• Task: Write out every entry, unchanged. Skip any picture.

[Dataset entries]
◆ ◆ ◆ ◆

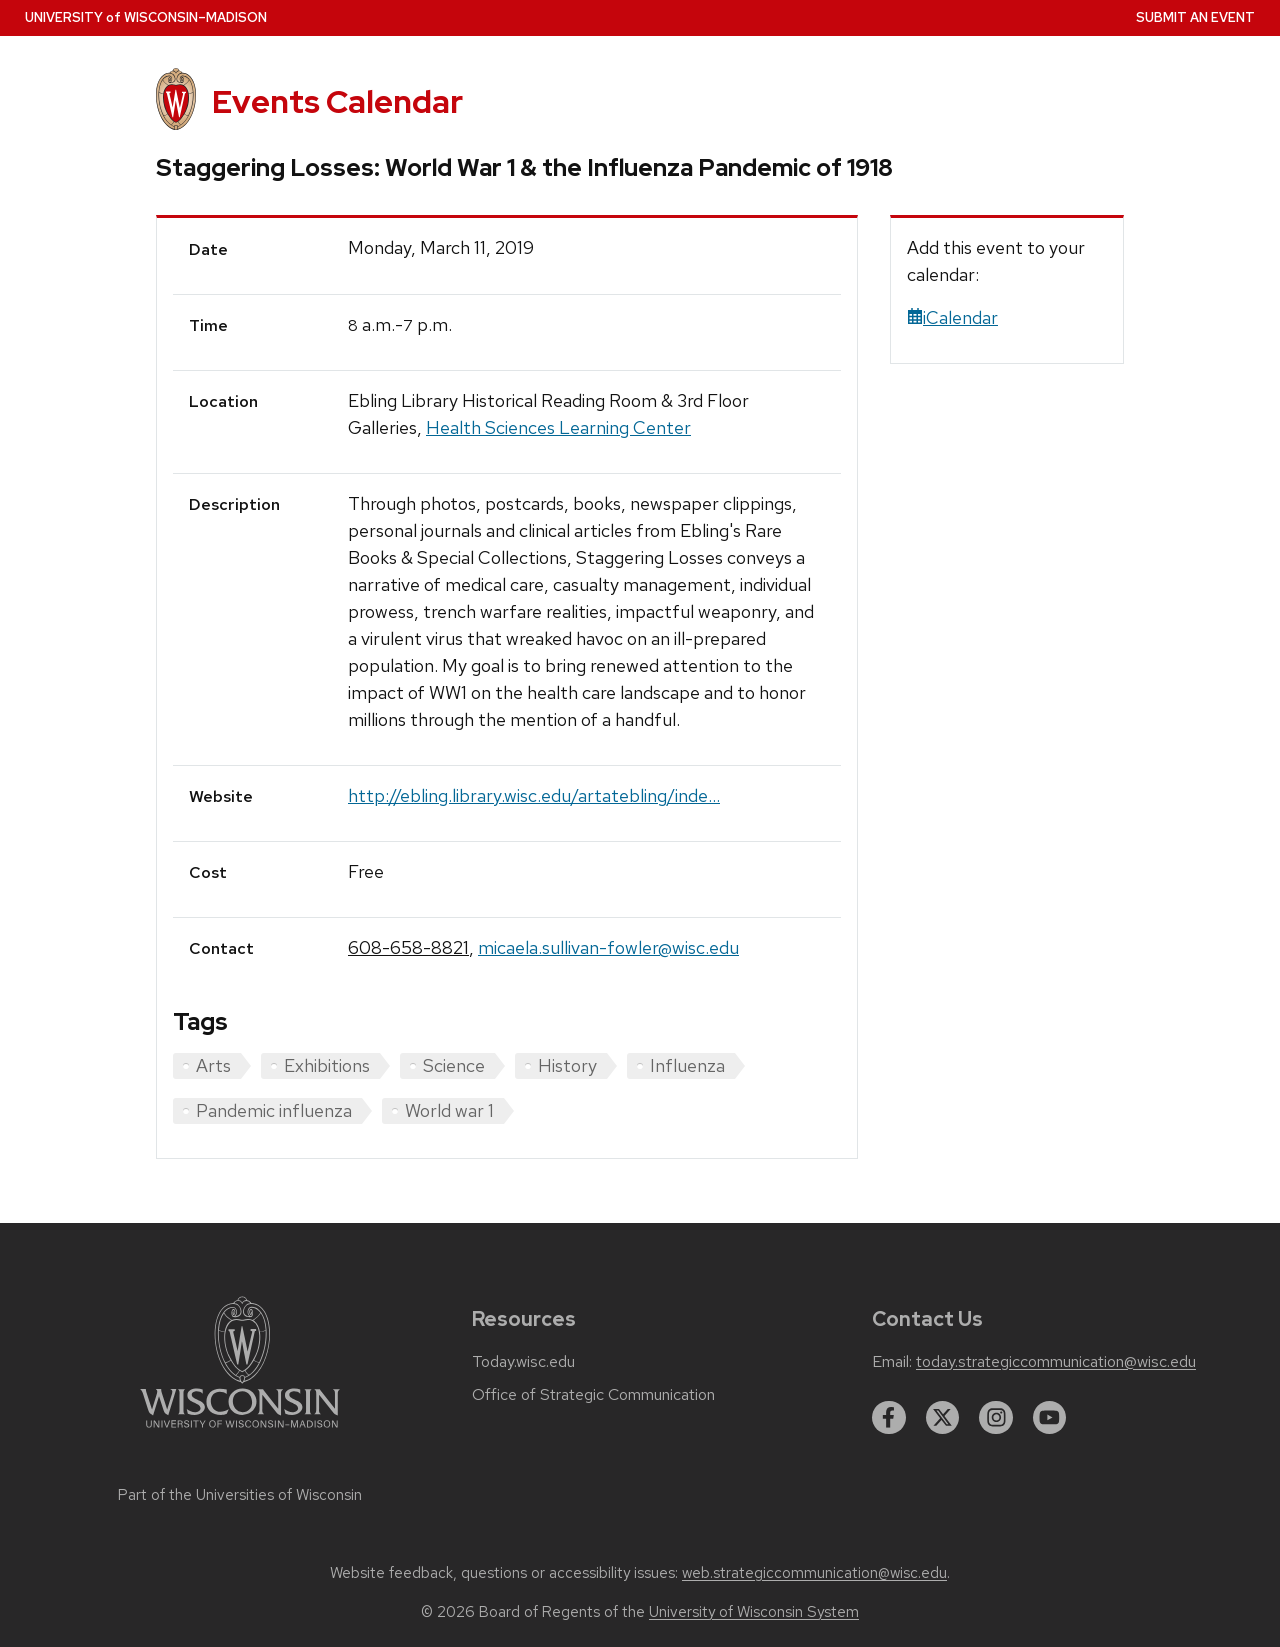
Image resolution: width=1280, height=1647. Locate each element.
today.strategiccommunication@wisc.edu (1056, 1362)
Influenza (687, 1065)
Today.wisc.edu (523, 1362)
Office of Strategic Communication (593, 1395)
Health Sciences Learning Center (558, 427)
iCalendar (952, 317)
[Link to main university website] (240, 1431)
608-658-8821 (408, 947)
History (567, 1065)
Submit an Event (1195, 17)
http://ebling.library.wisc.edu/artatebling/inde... (534, 795)
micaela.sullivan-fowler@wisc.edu (608, 947)
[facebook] (889, 1418)
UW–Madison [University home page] (146, 17)
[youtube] (1050, 1418)
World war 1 (449, 1110)
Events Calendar (337, 101)
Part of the (240, 1495)
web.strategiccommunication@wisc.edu (814, 1573)
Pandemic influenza (274, 1110)
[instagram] (996, 1418)
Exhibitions (327, 1065)
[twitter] (943, 1418)
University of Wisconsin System (754, 1612)
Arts (213, 1065)
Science (454, 1065)
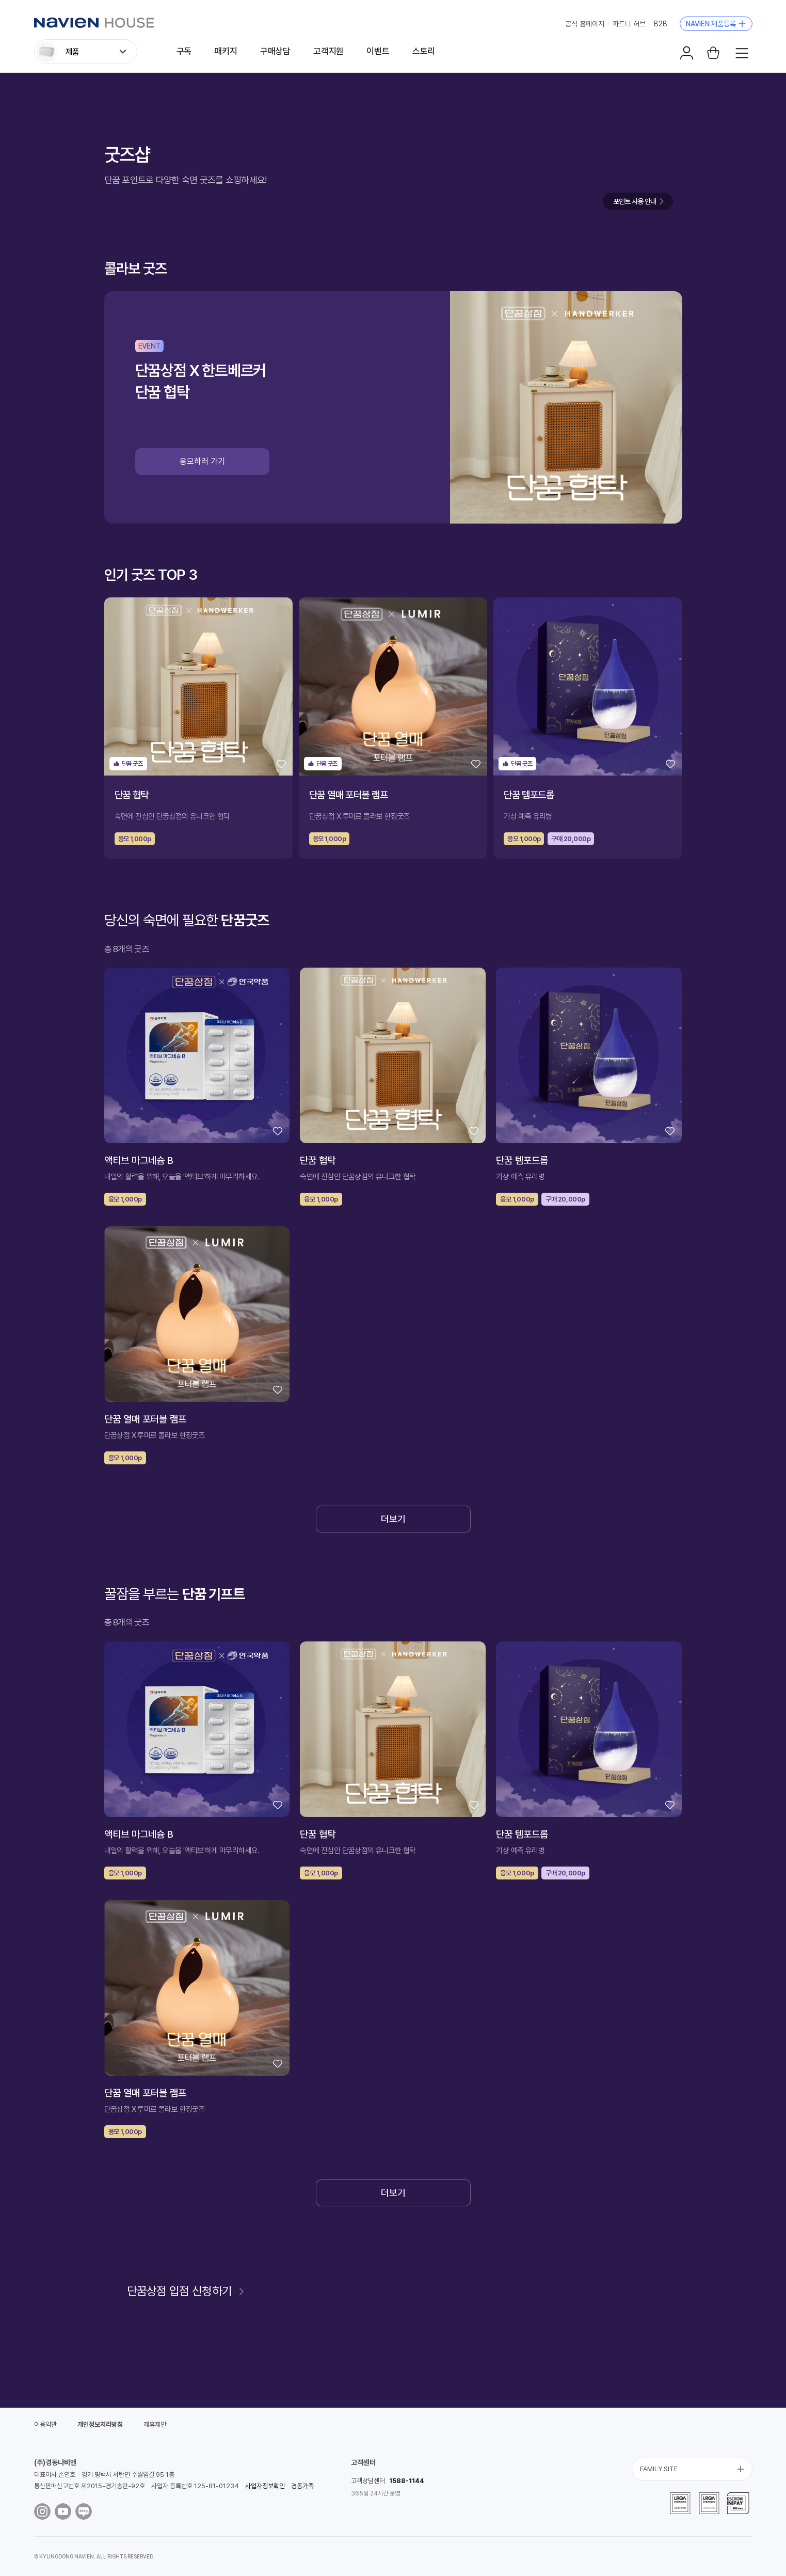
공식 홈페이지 (584, 24)
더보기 (393, 1518)
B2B (660, 24)
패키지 (225, 51)
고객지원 (328, 51)
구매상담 (275, 51)
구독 (184, 51)
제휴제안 (154, 2424)
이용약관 (45, 2424)
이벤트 (378, 51)
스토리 (424, 51)
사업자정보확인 (265, 2486)
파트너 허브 (629, 24)
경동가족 (302, 2486)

◆ ◆ ◆ ◆

• Result of the exercise:
Image resolution: width=1280, height=1647. Locate each element.
today.strategiccommunication@wisc.edu (1056, 1362)
Influenza (687, 1065)
Today.wisc.edu (523, 1362)
Office of Strategic Communication (593, 1395)
Health Sciences Learning Center (558, 427)
iCalendar (952, 317)
[Link to main university website] (240, 1431)
608-658-8821 (408, 947)
History (567, 1065)
Submit an Event (1195, 17)
http://ebling.library.wisc.edu/artatebling/inde... (534, 795)
micaela.sullivan-fowler@wisc.edu (608, 947)
[facebook] (889, 1418)
UW–Madison [University home page] (146, 17)
[youtube] (1050, 1418)
World war 1 (449, 1110)
Events Calendar (337, 101)
Part of the (240, 1495)
web.strategiccommunication@wisc.edu (814, 1573)
Pandemic influenza (274, 1110)
[instagram] (996, 1418)
Exhibitions (327, 1065)
[twitter] (943, 1418)
University of Wisconsin System (754, 1612)
Arts (213, 1065)
Science (454, 1065)
공식 홈페이지 (584, 24)
더보기 (393, 1518)
B2B (660, 24)
패키지 (225, 51)
고객지원 (328, 51)
구매상담 (275, 51)
구독 (184, 51)
제휴제안 (154, 2424)
이용약관 (45, 2424)
이벤트 (378, 51)
스토리 (424, 51)
사업자정보확인 (265, 2486)
파트너 허브 (629, 24)
경동가족 (302, 2486)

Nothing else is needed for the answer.